Em eleição realizada em 1987 no Reino Unido, o Partido Trabalhista segundo colocado nas eleições, obteve 27% dos votos populares, o que resultou em 32% das cadeiras no parlamento, enquanto uma aliança entre o Partido Liberal e o Partido Social Democrata obteve 25% dos votos o que, entretanto, resultou em 3,5% das cadeiras (DUHAMEL, Olivier. Les Democraties, Éditions du Seuil, septembre 1993, Paris). Como se vê, o sistema distrital permite uma gravíssima distorção, uma vez que exige que o Partido esteja organizado em todos os distritos e com votos distribuidos de maneira equilibrada em todos eles. O partido que tem grande votação concentrada em poucos distritos tende a desperdiçar votos, como o caso acima citado. No Reino Unido o sistema distrital permite afastar do poder os Partidos nacionalistas. No Brasil o voto distrital, mesmo no sistema misto, representará, ainda, um enorme retrocesso para a esquerda, uma vez que seu eleitorado está, ainda, geograficamente localizado nas áreas mais industrializadas e onde há maior circulação de informação, ou seja, nos grandes centros urbanos. As últimas eleições municipais (outubro de 2000) demonstram este fato de maneira inequivoca.

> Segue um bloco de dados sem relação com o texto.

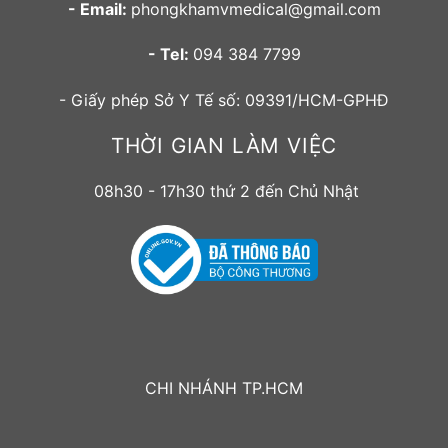
- Email:
phongkhamvmedical@gmail.com
- Tel:
094 384 7799
- Giấy phép Sở Y Tế số: 09391/HCM-GPHĐ
THỜI GIAN LÀM VIỆC
08h30 - 17h30 thứ 2 đến Chủ Nhật
CHI NHÁNH TP.HCM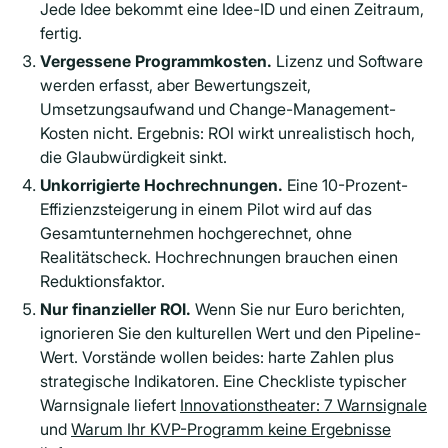
Jede Idee bekommt eine Idee-ID und einen Zeitraum,
fertig.
Vergessene Programmkosten.
Lizenz und Software
werden erfasst, aber Bewertungszeit,
Umsetzungsaufwand und Change-Management-
Kosten nicht. Ergebnis: ROI wirkt unrealistisch hoch,
die Glaubwürdigkeit sinkt.
Unkorrigierte Hochrechnungen.
Eine 10-Prozent-
Effizienzsteigerung in einem Pilot wird auf das
Gesamtunternehmen hochgerechnet, ohne
Realitätscheck. Hochrechnungen brauchen einen
Reduktionsfaktor.
Nur finanzieller ROI.
Wenn Sie nur Euro berichten,
ignorieren Sie den kulturellen Wert und den Pipeline-
Wert. Vorstände wollen beides: harte Zahlen plus
strategische Indikatoren. Eine Checkliste typischer
Warnsignale liefert
Innovationstheater: 7 Warnsignale
und
Warum Ihr KVP-Programm keine Ergebnisse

Para o Brasil, o melhor sistema para o aperfeiçoamento da representação popular e correção dos problemas atualmente idenficados com o deficit de representatividade no Congresso do povo das regiões Sul e Sudeste em favor do povo das regiões Norte e Nordeste, é o aperfeiçoamento do sistema distrital proporcional atualmente adotado nas eleições para deputados federais.

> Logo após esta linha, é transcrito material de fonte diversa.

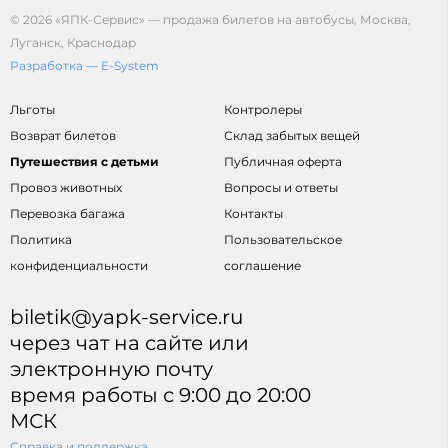
© 2026 «ЯПК-Сервис» — продажа билетов на автобусы, Москва,
Луганск, Краснодар
Разработка — E-System
Льготы
Контролеры
Возврат билетов
Склад забытых вещей
Путешествия с детьми
Публичная оферта
Провоз животных
Вопросы и ответы
Перевозка багажа
Контакты
Политика
Пользовательское
конфиденциальности
соглашение
biletik@yapk-service.ru
через чат на сайте или
электронную почту
время работы с 9:00 до 20:00
МСК
Справка и поддержка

Um problema já algum tempo detectado, e sempre denunciado, é o deficit de representação dos eleitores do sul e sudeste, devido aos números mínimo (oito) e máximo (setenta) de deputados federais por Estados, proporção na qual não cabe a diferença entre os Estados menos populosos e com menor eleitorado e os mais populosos e logo com maior eleitorado. A primeira coisa que deve ser dita a respeito desta discussão é que a representação dos Estados é feita no Senado enquanto a representação do povo ocorre na Câmara de Deputados. Logo é ao Senado que se impõe a lógica federal, no nosso caso de um federalismo simétrico, onde cada ente federado no mesmo nível tem as mesmas competências e representação no Senado. Partindo desta acertiva, podemos então compreender, que no nosso federalismo bicameral (existem Estados federais unicamerais como a Venezuela) não é necessário que os distritos eleitorais para fim de vinculação de votos de representantes e representados, sejam coincidentes com o território do Estado Membro, uma vez que os Deputados são representantes do povo enquanto os Senadores representantes dos Estados membros. Logo podem ser criados mais distritos eleitorais dentro do território da União que não necessariamente devam limitar-se ao território dos Estados, mas podendo inclusive ocorrer um distrito com identidade socio-econômica e cultural que reúna parte do território de dois ou mais Estados. Assim poderiamos, por exemplo, ter 100 ou mais distritos, onde em cada um ocorreria uma eleição proporcional, como hoje ocorre, entretanto coincidente com o território dos Estado membros.